On April 3, 2023, the Company received a notice from the Listing Qualifications Department of the Nasdaq Stock Market LLC (“Nasdaq”) notifying the Company that it was not in compliance with requirements of Nasdaq Listing Rule 5250(c)(1) as a result of not having timely filed its Annual Report on Form 10-K for the fiscal year ended December 31, 2022 (the “2022 Form 10-K”), with the Securities and Exchange Commission (“SEC”). On May 19, 2023, the Company received a second letter notifying (the “Second  Nasdaq Letter”) it that it was not in compliance with requirements of the Rule as a result of not having timely filed its 2022 Form 10-K and its Quarterly Report on Form 10-Q for the period ended March 31, 2023 (the “Q1 2023 Form 10-Q” and, together with the 2022 Form 10-K, the “Delinquent Reports”), with the SEC. 

In accordance with the Second Nasdaq Letter, the Company had until June 2, 2023, to submit a plan to file both Delinquent Reports or to submit a plan to regain compliance with respect to these Delinquent Reports.
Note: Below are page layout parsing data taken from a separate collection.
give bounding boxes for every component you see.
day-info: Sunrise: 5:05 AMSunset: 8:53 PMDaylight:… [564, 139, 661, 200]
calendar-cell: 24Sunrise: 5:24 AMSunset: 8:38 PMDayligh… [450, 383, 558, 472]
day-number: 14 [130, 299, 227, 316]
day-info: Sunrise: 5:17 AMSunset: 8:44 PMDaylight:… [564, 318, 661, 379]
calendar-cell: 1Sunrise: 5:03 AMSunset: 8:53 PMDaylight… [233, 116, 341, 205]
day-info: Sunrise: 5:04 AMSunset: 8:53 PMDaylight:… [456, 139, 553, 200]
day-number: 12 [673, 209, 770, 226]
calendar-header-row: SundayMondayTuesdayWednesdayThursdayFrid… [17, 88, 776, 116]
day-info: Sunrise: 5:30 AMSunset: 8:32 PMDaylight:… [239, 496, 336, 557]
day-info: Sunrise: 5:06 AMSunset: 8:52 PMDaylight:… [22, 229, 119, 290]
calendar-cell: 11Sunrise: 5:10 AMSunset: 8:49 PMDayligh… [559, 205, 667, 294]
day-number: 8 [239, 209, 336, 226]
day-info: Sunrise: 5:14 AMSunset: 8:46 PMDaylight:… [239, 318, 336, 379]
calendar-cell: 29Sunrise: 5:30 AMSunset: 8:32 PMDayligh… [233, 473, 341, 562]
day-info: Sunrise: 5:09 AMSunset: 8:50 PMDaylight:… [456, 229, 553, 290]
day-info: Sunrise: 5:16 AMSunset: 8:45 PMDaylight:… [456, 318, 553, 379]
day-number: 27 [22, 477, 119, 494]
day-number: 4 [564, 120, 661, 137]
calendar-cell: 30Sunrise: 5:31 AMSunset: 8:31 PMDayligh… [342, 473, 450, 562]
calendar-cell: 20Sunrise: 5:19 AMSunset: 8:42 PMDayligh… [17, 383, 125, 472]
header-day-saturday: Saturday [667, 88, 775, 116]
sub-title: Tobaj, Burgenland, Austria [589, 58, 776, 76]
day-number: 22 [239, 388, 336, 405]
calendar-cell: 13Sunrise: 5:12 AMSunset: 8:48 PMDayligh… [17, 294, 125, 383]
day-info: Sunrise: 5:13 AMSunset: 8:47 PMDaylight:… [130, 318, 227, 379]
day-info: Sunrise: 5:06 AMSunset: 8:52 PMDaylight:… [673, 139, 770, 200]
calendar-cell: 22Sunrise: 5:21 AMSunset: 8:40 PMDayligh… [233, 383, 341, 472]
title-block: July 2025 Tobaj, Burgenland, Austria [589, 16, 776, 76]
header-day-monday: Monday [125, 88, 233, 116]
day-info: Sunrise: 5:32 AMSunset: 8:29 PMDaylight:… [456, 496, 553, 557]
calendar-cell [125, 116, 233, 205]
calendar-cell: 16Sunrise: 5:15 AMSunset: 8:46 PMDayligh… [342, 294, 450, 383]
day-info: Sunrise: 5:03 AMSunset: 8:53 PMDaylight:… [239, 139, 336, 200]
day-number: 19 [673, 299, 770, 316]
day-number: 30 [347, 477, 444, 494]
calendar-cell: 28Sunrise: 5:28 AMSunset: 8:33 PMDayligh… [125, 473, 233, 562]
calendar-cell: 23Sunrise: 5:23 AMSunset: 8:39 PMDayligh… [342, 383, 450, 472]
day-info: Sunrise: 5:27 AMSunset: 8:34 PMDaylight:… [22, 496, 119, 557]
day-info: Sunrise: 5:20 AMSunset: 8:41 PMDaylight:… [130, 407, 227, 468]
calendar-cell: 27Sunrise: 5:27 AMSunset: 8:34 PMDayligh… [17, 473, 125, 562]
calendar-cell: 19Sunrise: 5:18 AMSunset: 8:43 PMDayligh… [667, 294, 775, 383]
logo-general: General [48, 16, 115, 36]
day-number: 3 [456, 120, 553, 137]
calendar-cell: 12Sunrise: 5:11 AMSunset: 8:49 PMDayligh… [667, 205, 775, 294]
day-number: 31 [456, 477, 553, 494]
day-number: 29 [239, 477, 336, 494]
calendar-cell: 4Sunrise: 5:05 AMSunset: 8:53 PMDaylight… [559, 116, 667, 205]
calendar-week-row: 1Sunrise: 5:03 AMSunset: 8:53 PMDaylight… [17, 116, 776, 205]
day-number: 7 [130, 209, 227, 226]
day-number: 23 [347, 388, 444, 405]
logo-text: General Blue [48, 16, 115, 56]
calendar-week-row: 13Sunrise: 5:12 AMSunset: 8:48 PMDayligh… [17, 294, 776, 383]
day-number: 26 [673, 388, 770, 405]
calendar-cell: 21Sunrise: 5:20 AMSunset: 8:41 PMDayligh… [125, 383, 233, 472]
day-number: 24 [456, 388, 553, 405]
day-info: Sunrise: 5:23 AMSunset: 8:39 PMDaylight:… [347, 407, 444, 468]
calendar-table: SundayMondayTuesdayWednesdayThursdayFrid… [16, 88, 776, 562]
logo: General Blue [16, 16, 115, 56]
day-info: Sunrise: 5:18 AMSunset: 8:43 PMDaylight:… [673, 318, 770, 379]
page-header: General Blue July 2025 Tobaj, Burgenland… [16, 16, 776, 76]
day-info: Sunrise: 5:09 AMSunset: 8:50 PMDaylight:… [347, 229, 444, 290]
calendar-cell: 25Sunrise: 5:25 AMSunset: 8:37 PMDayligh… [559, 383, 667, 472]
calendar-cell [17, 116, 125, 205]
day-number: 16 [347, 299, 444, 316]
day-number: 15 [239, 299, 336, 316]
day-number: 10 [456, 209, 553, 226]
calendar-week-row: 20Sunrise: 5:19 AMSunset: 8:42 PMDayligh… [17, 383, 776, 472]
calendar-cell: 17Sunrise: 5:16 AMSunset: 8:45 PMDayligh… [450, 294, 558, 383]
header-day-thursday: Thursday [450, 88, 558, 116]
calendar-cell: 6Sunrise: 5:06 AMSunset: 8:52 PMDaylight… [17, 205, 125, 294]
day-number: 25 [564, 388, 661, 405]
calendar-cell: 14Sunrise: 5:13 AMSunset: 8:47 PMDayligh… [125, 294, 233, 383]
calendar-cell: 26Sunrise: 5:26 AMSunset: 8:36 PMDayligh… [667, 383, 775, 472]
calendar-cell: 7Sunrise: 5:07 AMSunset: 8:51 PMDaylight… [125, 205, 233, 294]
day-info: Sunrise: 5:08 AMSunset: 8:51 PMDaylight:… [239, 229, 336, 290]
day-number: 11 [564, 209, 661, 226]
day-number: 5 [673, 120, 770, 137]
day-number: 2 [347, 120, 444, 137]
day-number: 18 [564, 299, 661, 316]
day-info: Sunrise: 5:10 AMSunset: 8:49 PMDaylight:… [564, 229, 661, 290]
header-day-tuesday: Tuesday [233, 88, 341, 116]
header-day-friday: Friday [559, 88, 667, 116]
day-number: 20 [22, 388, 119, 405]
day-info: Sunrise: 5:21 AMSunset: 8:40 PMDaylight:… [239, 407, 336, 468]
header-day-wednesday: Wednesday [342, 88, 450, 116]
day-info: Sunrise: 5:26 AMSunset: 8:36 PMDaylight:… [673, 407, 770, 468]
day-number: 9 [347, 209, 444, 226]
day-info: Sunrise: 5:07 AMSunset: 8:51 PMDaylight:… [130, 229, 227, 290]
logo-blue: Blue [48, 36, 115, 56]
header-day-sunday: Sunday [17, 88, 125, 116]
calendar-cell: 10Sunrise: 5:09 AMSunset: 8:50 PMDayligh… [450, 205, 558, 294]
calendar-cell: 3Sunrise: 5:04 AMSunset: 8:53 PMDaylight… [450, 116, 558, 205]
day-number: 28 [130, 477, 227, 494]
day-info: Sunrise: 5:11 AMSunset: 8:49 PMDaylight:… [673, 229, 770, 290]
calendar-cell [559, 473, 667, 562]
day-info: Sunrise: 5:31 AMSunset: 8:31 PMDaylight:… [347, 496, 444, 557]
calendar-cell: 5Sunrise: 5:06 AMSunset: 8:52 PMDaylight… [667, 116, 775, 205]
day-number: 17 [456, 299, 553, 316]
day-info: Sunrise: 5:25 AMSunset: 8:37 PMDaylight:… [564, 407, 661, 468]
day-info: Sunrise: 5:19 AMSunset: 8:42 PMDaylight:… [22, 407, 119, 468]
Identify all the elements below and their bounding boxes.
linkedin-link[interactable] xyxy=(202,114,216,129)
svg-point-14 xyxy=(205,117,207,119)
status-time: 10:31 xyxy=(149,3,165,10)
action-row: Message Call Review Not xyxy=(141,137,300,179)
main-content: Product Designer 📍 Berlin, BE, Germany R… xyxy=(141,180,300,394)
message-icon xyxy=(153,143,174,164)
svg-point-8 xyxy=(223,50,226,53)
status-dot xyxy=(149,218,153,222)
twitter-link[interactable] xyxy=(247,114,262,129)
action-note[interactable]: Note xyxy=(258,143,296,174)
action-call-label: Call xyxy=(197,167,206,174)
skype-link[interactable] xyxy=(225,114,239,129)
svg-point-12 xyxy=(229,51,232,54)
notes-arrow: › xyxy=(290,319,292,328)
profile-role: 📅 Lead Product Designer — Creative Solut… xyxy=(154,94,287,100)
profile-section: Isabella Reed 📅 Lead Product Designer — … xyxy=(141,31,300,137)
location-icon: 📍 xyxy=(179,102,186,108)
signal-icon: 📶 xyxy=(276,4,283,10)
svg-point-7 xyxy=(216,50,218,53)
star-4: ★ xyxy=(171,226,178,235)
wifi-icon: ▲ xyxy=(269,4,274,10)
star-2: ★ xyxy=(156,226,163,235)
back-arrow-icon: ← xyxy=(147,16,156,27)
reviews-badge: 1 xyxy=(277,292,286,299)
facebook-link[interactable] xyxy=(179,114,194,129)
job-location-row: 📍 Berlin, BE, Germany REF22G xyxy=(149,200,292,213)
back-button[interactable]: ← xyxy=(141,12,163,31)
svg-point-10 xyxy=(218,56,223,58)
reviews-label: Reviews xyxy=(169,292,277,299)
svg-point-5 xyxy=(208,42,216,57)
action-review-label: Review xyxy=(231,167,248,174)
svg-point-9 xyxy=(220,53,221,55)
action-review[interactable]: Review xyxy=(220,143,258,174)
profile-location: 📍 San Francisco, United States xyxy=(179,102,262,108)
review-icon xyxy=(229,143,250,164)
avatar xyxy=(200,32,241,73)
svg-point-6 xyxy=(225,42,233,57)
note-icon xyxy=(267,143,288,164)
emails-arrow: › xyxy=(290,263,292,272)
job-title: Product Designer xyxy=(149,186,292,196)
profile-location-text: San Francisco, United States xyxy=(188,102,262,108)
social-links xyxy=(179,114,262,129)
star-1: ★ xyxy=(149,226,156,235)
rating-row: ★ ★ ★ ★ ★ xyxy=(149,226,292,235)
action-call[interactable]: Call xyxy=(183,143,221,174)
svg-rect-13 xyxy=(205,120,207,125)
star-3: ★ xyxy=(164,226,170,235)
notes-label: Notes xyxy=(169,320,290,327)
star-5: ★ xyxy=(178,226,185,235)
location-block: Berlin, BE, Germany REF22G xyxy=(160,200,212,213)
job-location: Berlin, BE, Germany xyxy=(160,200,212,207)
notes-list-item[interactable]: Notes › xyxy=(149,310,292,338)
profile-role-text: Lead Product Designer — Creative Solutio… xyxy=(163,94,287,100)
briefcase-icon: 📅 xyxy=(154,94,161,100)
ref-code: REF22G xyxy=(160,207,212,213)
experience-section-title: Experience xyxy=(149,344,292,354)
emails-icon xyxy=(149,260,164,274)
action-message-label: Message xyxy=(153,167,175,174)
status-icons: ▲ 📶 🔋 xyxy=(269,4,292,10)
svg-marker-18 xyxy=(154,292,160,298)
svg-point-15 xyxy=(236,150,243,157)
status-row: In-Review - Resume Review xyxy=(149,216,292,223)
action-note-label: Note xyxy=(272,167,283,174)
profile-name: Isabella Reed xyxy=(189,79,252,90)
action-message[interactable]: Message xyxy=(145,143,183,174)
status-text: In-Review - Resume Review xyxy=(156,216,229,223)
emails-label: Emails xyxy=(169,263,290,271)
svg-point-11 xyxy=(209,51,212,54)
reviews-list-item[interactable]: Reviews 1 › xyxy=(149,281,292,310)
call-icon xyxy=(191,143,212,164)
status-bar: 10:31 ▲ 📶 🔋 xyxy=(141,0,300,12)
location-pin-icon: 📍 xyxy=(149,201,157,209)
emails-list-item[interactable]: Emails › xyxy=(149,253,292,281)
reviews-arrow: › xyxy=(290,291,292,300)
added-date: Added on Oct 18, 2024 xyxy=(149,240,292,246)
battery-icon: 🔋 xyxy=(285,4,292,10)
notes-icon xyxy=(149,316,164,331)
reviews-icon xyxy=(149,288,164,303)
The Company submitted its plan to regain compliance with respect to these Delinquent Reports on May 26, 2023, and on June 5, 2023, the Company received a letter from Nasdaq granting an exception to enable the Company to regain compliance with the Rule. Under the terms of the exception, on or before September 27, 2023, the Company must file its Form 10-K and Form 10-Q for the period ended December 31, 2022, and March 31, 2023, as required by the Rule.  

 

On June 13, 2023, Urban One, Inc.’s 50/50 partnership with Churchill Downs Incorporated, RVA Entertainment Holdings, LLC, entered into a Resort Casino Host Community Agreement with the City of Richmond, Virginia (the “City”), to be the City’s preferred casino gaming operator subject to certification by the Virginia Lottery Department and a local referendum.